*** RECORDS FOR THIS TASK ***
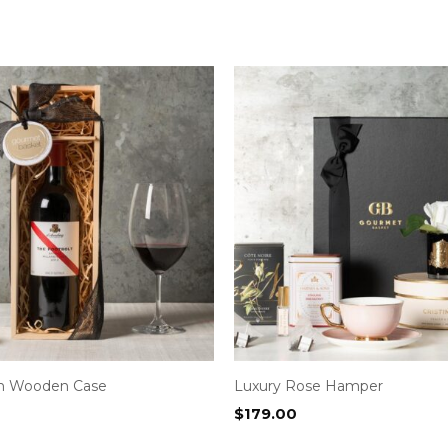
in Wooden Case
Luxury Rose Hamper
$
179.00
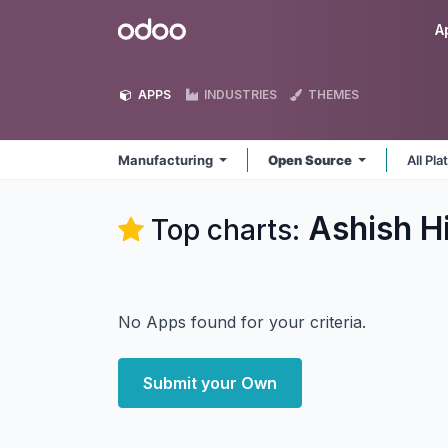
Skip to Content
Odoo
A
APPS
INDUSTRIES
THEMES
Manufacturing
Open Source
All Pl
Ashish H
Top charts:
No Apps found for your criteria.
Submit your Own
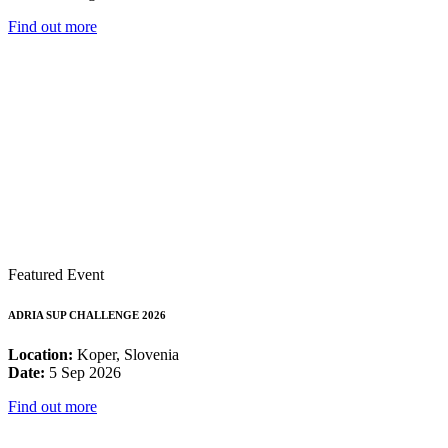
Find out more
Featured Event
ADRIA SUP CHALLENGE 2026
Location:
Koper, Slovenia
Date:
5 Sep 2026
Find out more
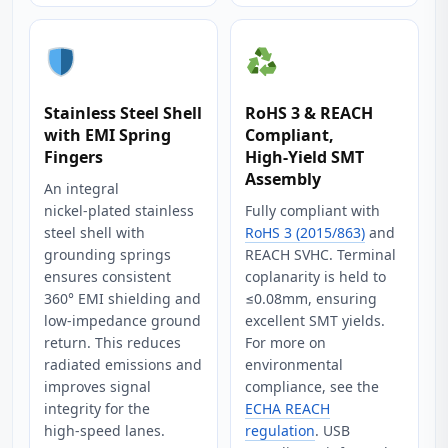
Stainless Steel Shell
RoHS 3 & REACH
with EMI Spring
Compliant,
Fingers
High‑Yield SMT
Assembly
An integral
nickel‑plated stainless
Fully compliant with
steel shell with
RoHS 3 (2015/863)
and
grounding springs
REACH SVHC. Terminal
ensures consistent
coplanarity is held to
360° EMI shielding and
≤0.08mm, ensuring
low‑impedance ground
excellent SMT yields.
return. This reduces
For more on
radiated emissions and
environmental
improves signal
compliance, see the
integrity for the
ECHA REACH
high‑speed lanes.
regulation
. USB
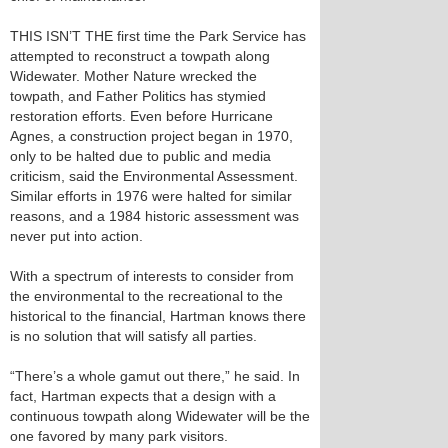
THIS ISN’T THE first time the Park Service has
attempted to reconstruct a towpath along
Widewater. Mother Nature wrecked the
towpath, and Father Politics has stymied
restoration efforts. Even before Hurricane
Agnes, a construction project began in 1970,
only to be halted due to public and media
criticism, said the Environmental Assessment.
Similar efforts in 1976 were halted for similar
reasons, and a 1984 historic assessment was
never put into action.
With a spectrum of interests to consider from
the environmental to the recreational to the
historical to the financial, Hartman knows there
is no solution that will satisfy all parties.
“There’s a whole gamut out there,” he said. In
fact, Hartman expects that a design with a
continuous towpath along Widewater will be the
one favored by many park visitors.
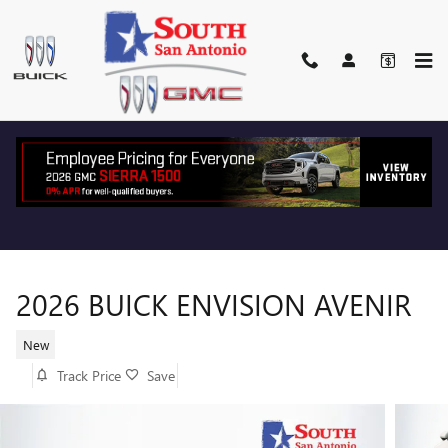
Skip to main content
2026 BUICK ENVISION AVENIR
New
Track Price
Save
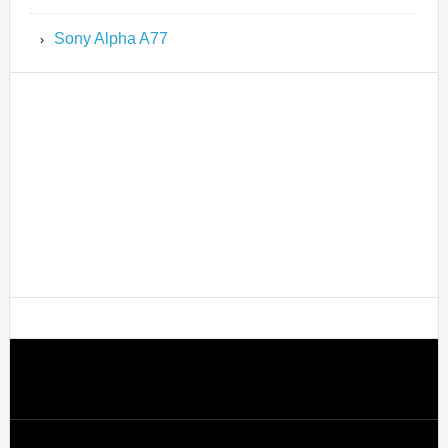
Sony Alpha A77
*** End of RECORDS FOR THIS TASK ***
§ WORK TO COMPLETE:
How many lines in the data above contain the string "efforts"? Reply with only the number.

§ TASK ANSWER:
2